5月1日―幸せの訪れる日―


夢を見た。

5歳くらいの私と…蘭、がお砂場でおままごとをして遊んでいる。

「ねぇ、ラン。スズね、しょうらいはランのおよめさんになるの!」

「ぼくはスズのだんなさんになるんだ。スズ、だーいすき」

そういって手をつないでほっぺにキスをする。

「えへっランのほっぺにちゅうしちゃった。」

「ぼくも。」

ランも私のほっぺにキスをする。

「ぜったいけっこんしよーね」

幸せな気持ちで溢れ返っている私…


そして次に出てきたのは蘭の悲しそうな顔。

「俺、鈴のことが…」

「だめ。
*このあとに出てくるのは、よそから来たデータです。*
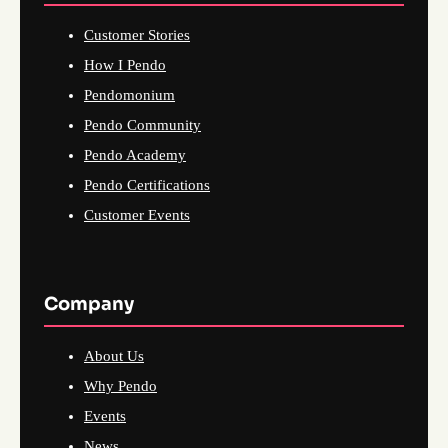
Customer Stories
How I Pendo
Pendomonium
Pendo Community
Pendo Academy
Pendo Certifications
Customer Events
Company
About Us
Why Pendo
Events
News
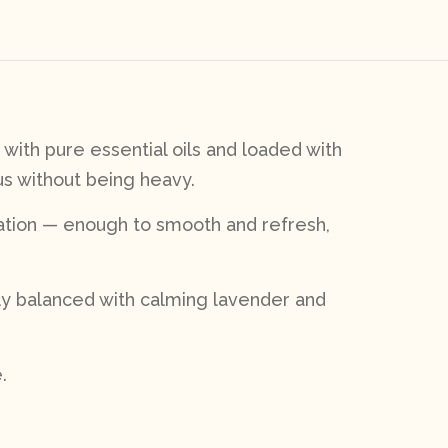
with pure essential oils and loaded with
us without being heavy.
liation — enough to smooth and refresh,
lly balanced with calming lavender and
.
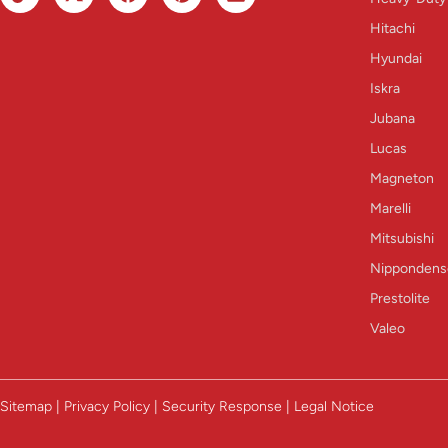
Hitachi
Hyundai
Iskra
Jubana
Lucas
Magneton
Marelli
Mitsubishi
Nippondens
Prestolite
Valeo
Sitemap | Privacy Policy | Security Response | Legal Notice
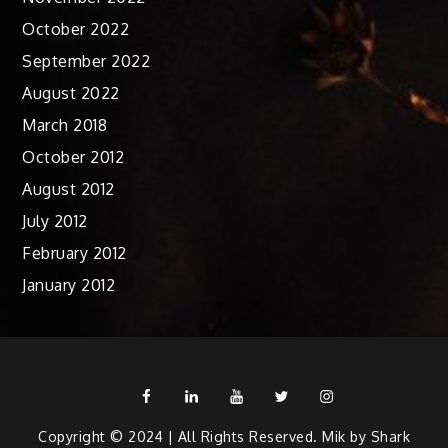
October 2022
September 2022
August 2022
March 2018
October 2012
August 2012
July 2012
February 2012
January 2012
Facebook
Linkedin
Youtube
Twitter
Instagram
Copyright © 2024 | All Rights Reserved. Mik by
Shark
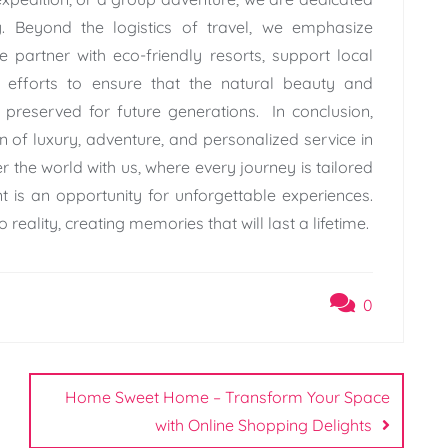
. Beyond the logistics of travel, we emphasize
e partner with eco-friendly resorts, support local
efforts to ensure that the natural beauty and
e preserved for future generations. In conclusion,
of luxury, adventure, and personalized service in
er the world with us, where every journey is tailored
 is an opportunity for unforgettable experiences.
 reality, creating memories that will last a lifetime.
0
Home Sweet Home – Transform Your Space
with Online Shopping Delights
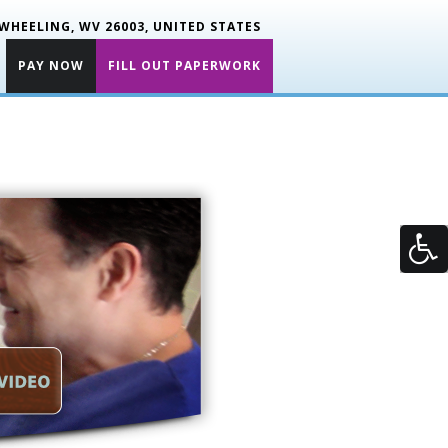
WHEELING, WV 26003, UNITED STATES
PAY NOW
FILL OUT PAPERWORK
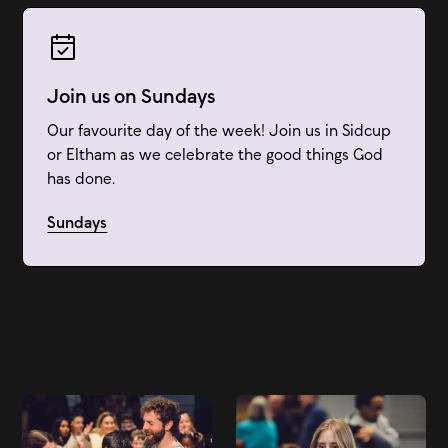
Join us on Sundays
Our favourite day of the week! Join us in Sidcup
or Eltham as we celebrate the good things God
has done.
Sundays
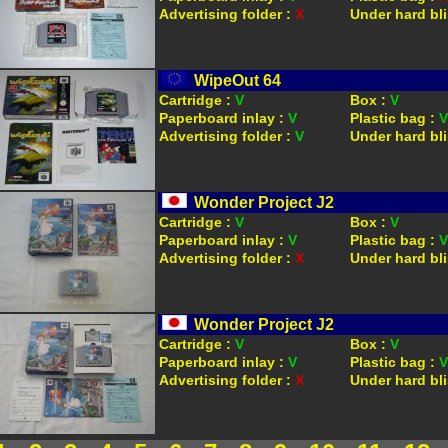
Advertising folder :
X
Under hard bli
WipeOut 64
Cartridge :
V
Box :
V
Paperboard inlay :
V
Plastic bag :
V
Advertising folder :
V
Under hard bli
Wonder Project J2
Cartridge :
V
Box :
V
Paperboard inlay :
V
Plastic bag :
V
Advertising folder :
X
Under hard bli
Wonder Project J2
Cartridge :
V
Box :
V
Paperboard inlay :
V
Plastic bag :
V
Advertising folder :
X
Under hard bli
言っちゃだめ。」

蘭の悲しそうな顔はもっと悲しそうな顔になる。



「鈴、俺のこと、きらい?」

今度は悲しそうな顔をした樹が出てきた。

「きらいじゃないよ。」

「じゃぁ、好き?」

「………。」

黙り込む私。

何で黙ってるの?私は樹が大好きなんでしょう?


また景色が変わる。

「鈴、俺瑞穂と結婚するから。お祝いしてよな、姉貴。」

瑞穂さんと手を組んで、幸せそうに笑う蘭。

瑞穂さんも幸せそうだ。

私に『いいでしょう?』と言っているみたいに。

「じゃあな、姉貴」

蘭はもう、私のことを鈴と呼んでくれない。

なんで?

兄弟なんだからいいじゃない。

名前呼んでよ。

私はそこで目を覚ました。

この、夢の伝えたい事は…一体なんだったんだろう。